Acordava antes das sete com os passos em salto alto no apartamento acima. Ia logo para o banheiro e, pela roupa de quem varria, na casa em frente, as folhas do quintal, imaginava o clima do dia.
Descobriu que, acompanhando o sol no começo do dia, entrando pela janela de seu quarto, os cabelos recém lavados, esquentava-se mais rápido. Depois, janela entreaberta, o vento entrava lentamente e o cheiro do sono pouco a pouco ia embora e caixas e sacolas entravam pela porta lateral do restaurante a quilo.
Por volta das onze da manhã, hora em que o faxineiro limpava seu corredor, os cabelos já secos, batia papo enquanto a limpeza era feita e a loja de pneus avistada do hall começava a ter mais movimento no entra e sai de carros e gente.
Almoçava na hora em que o caminhão de lixo apontava lá embaixo na esquina.
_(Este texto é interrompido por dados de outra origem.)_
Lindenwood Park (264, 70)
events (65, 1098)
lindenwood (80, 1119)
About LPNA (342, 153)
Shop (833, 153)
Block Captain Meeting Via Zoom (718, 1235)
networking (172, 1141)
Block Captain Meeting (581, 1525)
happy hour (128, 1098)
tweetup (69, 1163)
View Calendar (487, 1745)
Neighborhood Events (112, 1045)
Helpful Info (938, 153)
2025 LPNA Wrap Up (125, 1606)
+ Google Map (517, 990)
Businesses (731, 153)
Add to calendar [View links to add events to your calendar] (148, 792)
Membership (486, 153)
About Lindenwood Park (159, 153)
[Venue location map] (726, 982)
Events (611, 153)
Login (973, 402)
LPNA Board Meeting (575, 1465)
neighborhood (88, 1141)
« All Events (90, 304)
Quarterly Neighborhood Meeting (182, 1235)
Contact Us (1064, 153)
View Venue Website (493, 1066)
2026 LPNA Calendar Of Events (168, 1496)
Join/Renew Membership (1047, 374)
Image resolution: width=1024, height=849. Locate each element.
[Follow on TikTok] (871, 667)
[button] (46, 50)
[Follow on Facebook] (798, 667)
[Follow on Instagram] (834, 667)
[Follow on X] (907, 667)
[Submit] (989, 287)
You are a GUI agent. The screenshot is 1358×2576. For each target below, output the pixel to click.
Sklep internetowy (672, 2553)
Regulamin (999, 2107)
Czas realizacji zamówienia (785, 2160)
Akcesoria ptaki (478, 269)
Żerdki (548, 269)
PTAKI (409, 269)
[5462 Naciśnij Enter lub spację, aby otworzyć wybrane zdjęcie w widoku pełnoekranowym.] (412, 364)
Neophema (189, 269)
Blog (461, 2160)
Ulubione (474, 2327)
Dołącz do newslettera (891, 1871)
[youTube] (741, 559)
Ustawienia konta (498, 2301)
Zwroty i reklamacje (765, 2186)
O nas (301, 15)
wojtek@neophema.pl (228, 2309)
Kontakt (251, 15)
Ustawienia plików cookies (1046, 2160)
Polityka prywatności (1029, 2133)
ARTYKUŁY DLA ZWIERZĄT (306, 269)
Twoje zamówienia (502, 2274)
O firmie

Mas era só o tempo de comer e voltar para ver a rua já limpa, sem os sacos pretos deixados à noite, sem cuidado nenhum, pelas calçadas.
Na sexta-feira, quando a fila da lotérica inchava pela notícia da acumulada, sabia que a novela preferida da vizinha gorda do prédio antigo estava para começar: mudava de cômodo e, da cozinha, acompanhava o capítulo.
Devagar, sem ter nem percebido, seus hábitos eram um amontoado de hábitos de outros e, numa imprevisibilidade qualquer, o dia se tornava, para ele, uma coisa estranha, talvez até estressante.
Por isso mesmo, nem olhava para o sexto andar no segundo prédio à direita da janela do escritório. Morava lá gente sem mania. Destes que acordam às sete ou às quatro e por vezes nem dormem; destes que trabalham lá mesmo, quando dá vontade, a depender do dia; que só trocam o pijama se a geladeira está vazia. Teve um dia em que a moça mais nova dali, em um gesto rápido, ofereceu-lhe da caneca em que bebia. Ligeiro, encostou-se na estante de livros, encolhido no pequeno pedaço de parede que sobrava até a janela. No dia seguinte, à mesma hora, esgueirou-se novamente naquele espacinho. Olhou e olhou mais uma vez, mas a moça não estava.
E sua preocupação, nesses dias, recaiu-se sobre a loja de móveis recém-aberta ao lado do banco. Diferente das outras lojas que via, naquelas entravam casais ou pessoas sozinhas, mas jovens, em sua maioria. Gente bem vestida. Curioso, foi até o escritório buscar os óculos esquecidos sobre um livro para ver se era sofá ou divã que ocupava, em verde-oliva, a vitrine da direita. Num movimento para voltar à sala, de soslaio, a moça estava lá. Cabelos soltos, desarranjados, de costas para ele. Deixou-se ficar acompanhando-a no bater do liquidificador. E quando ela se virou, nem teve tempo de disfarçar que olhava para outro canto. Em fogo, desembestado rumou para a sala. Ficou parado, em pé, no corredor, por uns instantes. O coração na iminência de deixar a boca, as mãos estranhamente geladas. Voltou para o escritório. Devagar, resvalou a janela. Ela continuava.
Passou a procura-la, todos os dias. Sentia-se perdido. Não havia mais horas, os outros cômodos deixaram de recebe-lo metodicamente. Estendeu um colchonete no chão do escritório e uma cadeira onde ficava a estante. Olhava de pouco a pouco. Todos os dias a via e, tão logo ela o enxergasse, se escondia.
Ontem ela apareceu vestida de amarelo a realçar a cor morena dos braços. Os cabelos mais desarranjados que nunca, ao vento. Sandália nos pés. Ela nada viu e atravessou o portão para a rua. Ele fechou a janela à cortina e saiu para a vida.